The system manages data lifecycle through the following mechanisms:
- Retention Policies: Session metadata is automatically cleaned up after 14 days of inactivity
- Backup Strategies: GCS provides built-in redundancy and backup capabilities
- Data Migration: The system supports migration between local and cloud storage
- Versioning: GCS object versioning can be enabled for additional protection
- Audit Trails: Device logs provide a complete record of registration events
The cleanup process runs periodically (every 6 hours) to remove inactive sessions, ensuring efficient use of storage resources.
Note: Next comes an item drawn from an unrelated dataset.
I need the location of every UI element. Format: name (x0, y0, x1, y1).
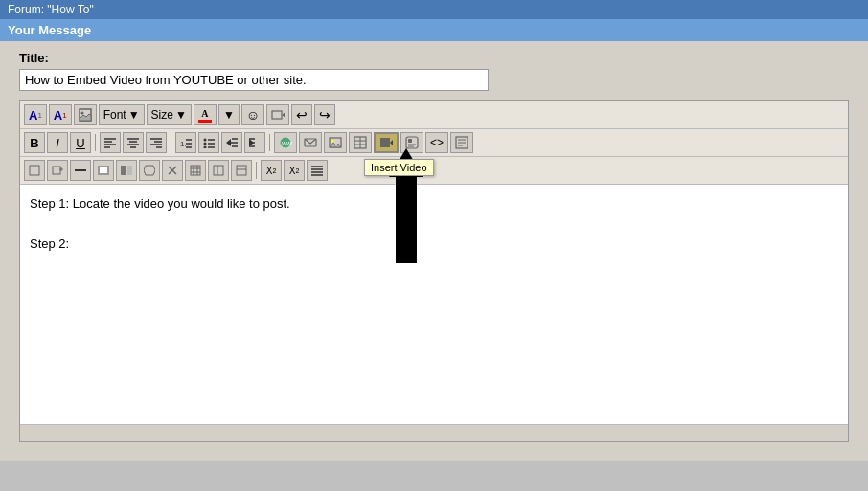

The system implements multiple layers of security protection:
- Encryption at Rest: GCS provides server-side encryption for stored data
- Access Control: GCS IAM policies control access to storage buckets
- Authentication: Service account credentials with limited permissions
- Data Encoding: Binary data is properly encoded for JSON serialization
- Input Validation: Comprehensive validation of input parameters
- Path Sanitization: Proper sanitization of file and blob paths
The system also implements defense-in-depth principles with multiple layers of protection.
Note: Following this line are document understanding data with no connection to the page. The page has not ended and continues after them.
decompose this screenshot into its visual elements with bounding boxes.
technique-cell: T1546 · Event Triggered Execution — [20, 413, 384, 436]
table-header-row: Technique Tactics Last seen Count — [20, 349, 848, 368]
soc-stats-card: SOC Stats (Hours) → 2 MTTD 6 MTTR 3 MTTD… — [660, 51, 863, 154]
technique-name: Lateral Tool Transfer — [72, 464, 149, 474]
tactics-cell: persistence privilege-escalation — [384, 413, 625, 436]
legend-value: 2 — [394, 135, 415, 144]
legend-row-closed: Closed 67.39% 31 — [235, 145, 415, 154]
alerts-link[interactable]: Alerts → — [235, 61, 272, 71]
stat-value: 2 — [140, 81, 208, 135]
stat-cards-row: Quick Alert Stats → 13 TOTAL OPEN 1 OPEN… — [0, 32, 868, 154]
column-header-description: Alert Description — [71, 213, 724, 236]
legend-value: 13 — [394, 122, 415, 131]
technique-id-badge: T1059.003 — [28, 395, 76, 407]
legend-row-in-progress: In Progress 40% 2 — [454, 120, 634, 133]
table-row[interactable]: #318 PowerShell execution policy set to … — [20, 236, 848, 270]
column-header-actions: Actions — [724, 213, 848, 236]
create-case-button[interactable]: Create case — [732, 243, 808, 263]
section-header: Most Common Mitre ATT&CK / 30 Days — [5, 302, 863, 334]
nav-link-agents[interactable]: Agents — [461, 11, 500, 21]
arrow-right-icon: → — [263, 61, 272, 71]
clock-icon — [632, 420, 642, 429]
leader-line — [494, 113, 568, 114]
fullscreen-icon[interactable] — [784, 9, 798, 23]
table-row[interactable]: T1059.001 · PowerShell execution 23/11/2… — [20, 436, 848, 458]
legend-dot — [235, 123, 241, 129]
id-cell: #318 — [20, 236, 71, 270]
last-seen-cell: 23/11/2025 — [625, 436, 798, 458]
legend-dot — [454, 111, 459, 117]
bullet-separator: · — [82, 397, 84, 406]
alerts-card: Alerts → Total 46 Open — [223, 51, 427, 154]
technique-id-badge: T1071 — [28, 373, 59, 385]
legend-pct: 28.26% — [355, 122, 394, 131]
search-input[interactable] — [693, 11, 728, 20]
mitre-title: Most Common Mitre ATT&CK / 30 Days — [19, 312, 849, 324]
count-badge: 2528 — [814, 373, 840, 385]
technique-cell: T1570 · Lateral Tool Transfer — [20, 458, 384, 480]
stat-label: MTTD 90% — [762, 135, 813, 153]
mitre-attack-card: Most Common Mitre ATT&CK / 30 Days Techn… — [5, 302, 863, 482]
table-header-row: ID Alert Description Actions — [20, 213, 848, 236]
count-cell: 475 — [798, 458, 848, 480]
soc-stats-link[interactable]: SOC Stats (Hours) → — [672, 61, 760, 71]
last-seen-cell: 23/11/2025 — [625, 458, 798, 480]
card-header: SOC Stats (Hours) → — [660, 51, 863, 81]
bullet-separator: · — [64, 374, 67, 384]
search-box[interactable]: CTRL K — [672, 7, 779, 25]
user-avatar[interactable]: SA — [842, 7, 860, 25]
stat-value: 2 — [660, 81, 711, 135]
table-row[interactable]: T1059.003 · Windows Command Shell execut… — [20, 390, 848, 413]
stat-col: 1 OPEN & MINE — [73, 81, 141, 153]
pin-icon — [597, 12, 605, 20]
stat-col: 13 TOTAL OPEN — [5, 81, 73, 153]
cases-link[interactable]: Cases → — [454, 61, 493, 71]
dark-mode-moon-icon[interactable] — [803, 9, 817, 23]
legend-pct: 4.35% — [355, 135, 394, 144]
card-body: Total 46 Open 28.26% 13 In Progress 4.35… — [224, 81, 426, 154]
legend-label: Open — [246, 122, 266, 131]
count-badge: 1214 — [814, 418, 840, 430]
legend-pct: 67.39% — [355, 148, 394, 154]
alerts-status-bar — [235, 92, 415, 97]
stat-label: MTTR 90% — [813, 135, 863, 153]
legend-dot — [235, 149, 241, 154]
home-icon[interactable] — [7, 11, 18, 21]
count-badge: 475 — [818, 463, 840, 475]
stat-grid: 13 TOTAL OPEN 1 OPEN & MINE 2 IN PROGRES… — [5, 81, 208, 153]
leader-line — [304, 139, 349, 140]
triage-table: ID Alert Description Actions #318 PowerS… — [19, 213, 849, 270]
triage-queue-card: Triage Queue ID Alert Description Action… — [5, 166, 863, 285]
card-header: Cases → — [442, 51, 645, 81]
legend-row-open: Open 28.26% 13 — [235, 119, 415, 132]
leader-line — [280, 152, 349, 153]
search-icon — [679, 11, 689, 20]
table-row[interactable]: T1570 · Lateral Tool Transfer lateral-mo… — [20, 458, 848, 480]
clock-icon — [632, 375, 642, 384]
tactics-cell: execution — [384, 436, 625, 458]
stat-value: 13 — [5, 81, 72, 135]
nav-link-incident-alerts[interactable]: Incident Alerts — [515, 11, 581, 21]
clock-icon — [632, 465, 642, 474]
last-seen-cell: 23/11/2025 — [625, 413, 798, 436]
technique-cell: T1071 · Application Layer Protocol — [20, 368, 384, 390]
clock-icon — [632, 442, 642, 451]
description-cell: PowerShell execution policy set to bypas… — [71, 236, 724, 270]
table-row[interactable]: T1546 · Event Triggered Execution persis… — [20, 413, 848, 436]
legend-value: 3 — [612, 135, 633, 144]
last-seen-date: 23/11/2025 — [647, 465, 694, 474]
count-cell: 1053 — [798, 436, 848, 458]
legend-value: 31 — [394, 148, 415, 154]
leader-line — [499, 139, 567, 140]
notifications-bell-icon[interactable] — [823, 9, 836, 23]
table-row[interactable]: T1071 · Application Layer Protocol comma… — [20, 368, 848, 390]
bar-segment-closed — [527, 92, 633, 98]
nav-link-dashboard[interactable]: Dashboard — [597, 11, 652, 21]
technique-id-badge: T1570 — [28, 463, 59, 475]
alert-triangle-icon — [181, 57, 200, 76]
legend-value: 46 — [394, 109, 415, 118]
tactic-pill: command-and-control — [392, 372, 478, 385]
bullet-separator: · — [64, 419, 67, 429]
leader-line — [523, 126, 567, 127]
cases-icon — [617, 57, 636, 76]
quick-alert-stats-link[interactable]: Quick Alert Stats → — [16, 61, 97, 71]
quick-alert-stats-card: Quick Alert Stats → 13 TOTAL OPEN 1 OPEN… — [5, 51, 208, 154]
The storage system protects against unauthorized access through:
- Environment Variables: Sensitive configuration is stored in environment variables
- Secure Defaults: GCS access is disabled by default to prevent accidental exposure
- Thread Safety: Proper synchronization prevents race conditions
- Error Handling: Comprehensive error handling prevents information leakage
- Input Sanitization: All inputs are validated and sanitized
The system follows the principle of least privilege, granting only the minimum permissions necessary for operation.
Section sources
- storage.py
- cloud_storage.py
- session_metadata_store.py
The storage and persistence system in the post-quantum WebAuthn platform provides a robust, secure, and flexible foundation for managing authentication data. The dual storage backend implementation allows seamless operation in both development and production environments, while the comprehensive data models ensure all necessary information is captured and preserved. The system's focus on security, data integrity, and efficient lifecycle management makes it well-suited for handling sensitive authentication credentials and metadata. By combining local file storage with Google Cloud Storage integration, the system offers the best of both worlds: simplicity for development and scalability for production deployment.